En todas las épocas de la historia de España, con mayor o menor intensidad y de diversas formas, algunas especialmente violentas, Cataluña, como parte del Estado español -o su equivalente, según la época de la que hablemos- ha buscado la manera de liberarse de lo que creían que era un yugo que uncía a los catalanes a una nación de la que muchos no se consideraban parte. Me temo que este devenir histórico va a seguir, con más o menos ritmo, sin solución de continuidad: Tenemos «problema catalán» para rato.

Tengo la impresión de que únicamente el cansancio o el hastío cambiarán en algún momento la onda de la «rebelión» catalana y quedaremos todos tranquilos hasta la siguiente «tarascada». Digo esto porque no veo que se haga nada positivo y práctico para hacer frente al problema, aplicando medidas inteligentes, imaginativas y consensuadas hasta el límite de lo posible y siempre en el marco de la constitución.

Dejo para los historiadores los orígenes del «movimiento catalanista», las fases de su desarrollo político, sus adaptaciones históricas. Sin embargo, no hace falta ser historiador para constatar la ruptura social -incluso entre familias- que hoy sufre Cataluña, jaleada por medios de comunicación tendenciosos, propiciada por un sistema educativo tergiversado que es el causante principal del último «desaguisado» y llevada a la práctica por el poder político independentista, más totalitario que democrático, que solo representa a una parte del pueblo catalán. Las consecuencias sociales y económicas del independentismo, las sufren los catalanes todos los días y no parece que vayan a mejorar a corto plazo.

La pregunta que deberíamos hacernos es si España puede seguir soportando la «cuestión catalana» hasta que el pueblo español, el más paciente de Europa, diga basta -lo que no sucederá nunca- o conviene tomar algunas medidas que sirvan para acelerar la solución del problema, aunque sea con carácter provisional.

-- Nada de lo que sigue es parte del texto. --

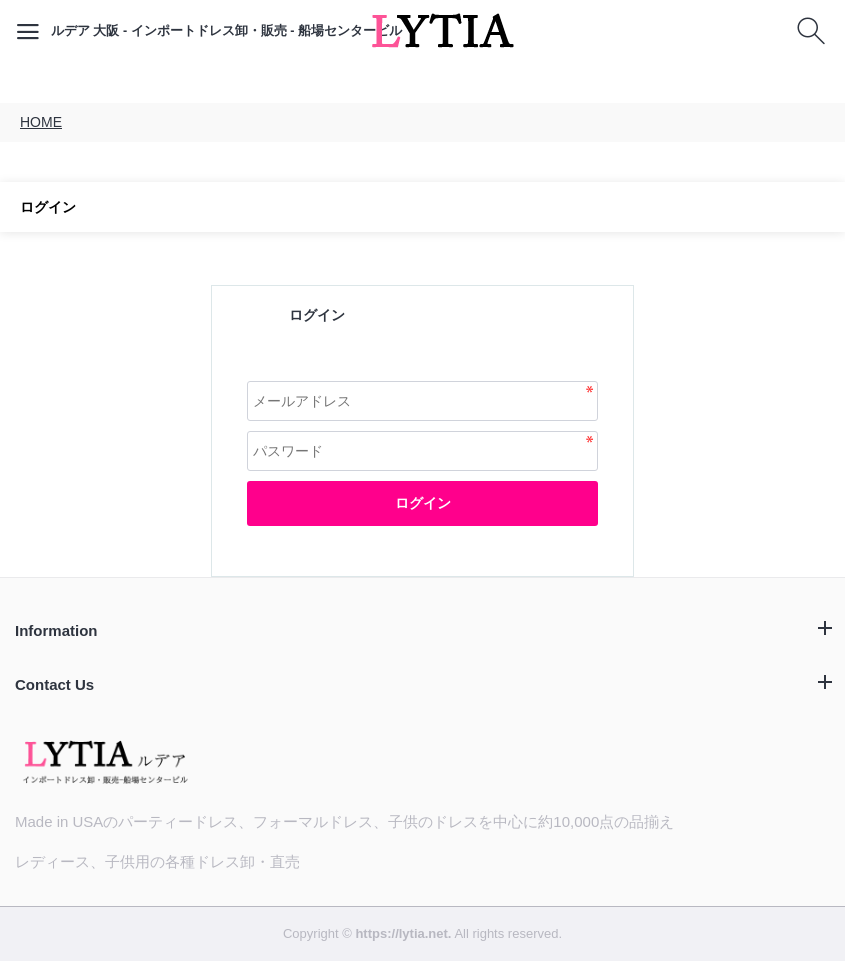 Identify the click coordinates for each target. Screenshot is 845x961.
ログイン (423, 503)
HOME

Lo primero que debería considerarse es que el Estado español no puede tratar en pie de igualdad al poder político catalán. No se trata de relaciones entre iguales. Cataluña es una parte de España, no un Estado diferente ni independiente. Sin embargo, me temo que llevamos cometiendo este error desde hace muchos años. Desde que se aprobó la Constitución del 78, los diferentes gobiernos de España, con más o menos ganas, han dejado hacer al gobierno catalán, todo lo que les ha parecido oportuno, permitiendo algunos privilegios injustos. Y así hemos llegado hasta aquí. Si releen mi artículo sobre la reforma de la ley electoral publicado el pasado 22 de septiembre, constatarán alguna idea para evitar el excesivo peso de algunas comunidades y evitar que algunos partidos territoriales se pasen de «listos» cuando de pactar gobiernos se trate.

En segundo lugar, se impone la necesidad de que todas las fuerzas políticas constitucionalistas estén unidas por el acuerdo y lo demuestren a los electores, propiciando con sinceridad las medidas que sea obligado adoptar. Hoy, esta condición, por razones que no alcanzo a entender, parece imposible de cumplir. El electoralismo cutre y la incapacidad de los políticos para entender el valor del pacto, están asolando este país. Desearía, sin embargo, que las cosas empezaran a cambiar después de las elecciones del 10-N. Algunos indicios apuntan a la esperanza. Veremos.

En definitiva, los poderes del Estado deberían optar entre aplicar a Cataluña una medicina convencional, a base de medicamentos, buenas dietas y mejores prácticas o una cirugía que exigiría anestesiar previamente al enfermo. A estos efectos, recuerdo al lector que cuando se aplicó el artículo 155 de la Constitución, durante los seis meses que duró su aplicación, en Cataluña no sucedió nada grave: todos los servicios públicos funcionaron, las empresas trabajaron y no recuerdo ninguna incidencia importante que alterara la vida cotidiana de los catalanes y catalanas.

La suspensión o puesta en standby de la clase política catalana fue el bálsamo, a modo de anestesia, que obró el milagro. El problema fue que los efectos de la anestesia acabaron demasiado pronto, sin tiempo para haber operado al paciente, y este se levantó con más ganas que nunca de seguir montando el lío histórico al que nos tienen acostumbrados. Incluso, casi antes de que despertara, lo enviamos al gimnasio -léase elecciones, que ganaron- para que se pusiera en forma. Aprendamos para la siguiente ocasión.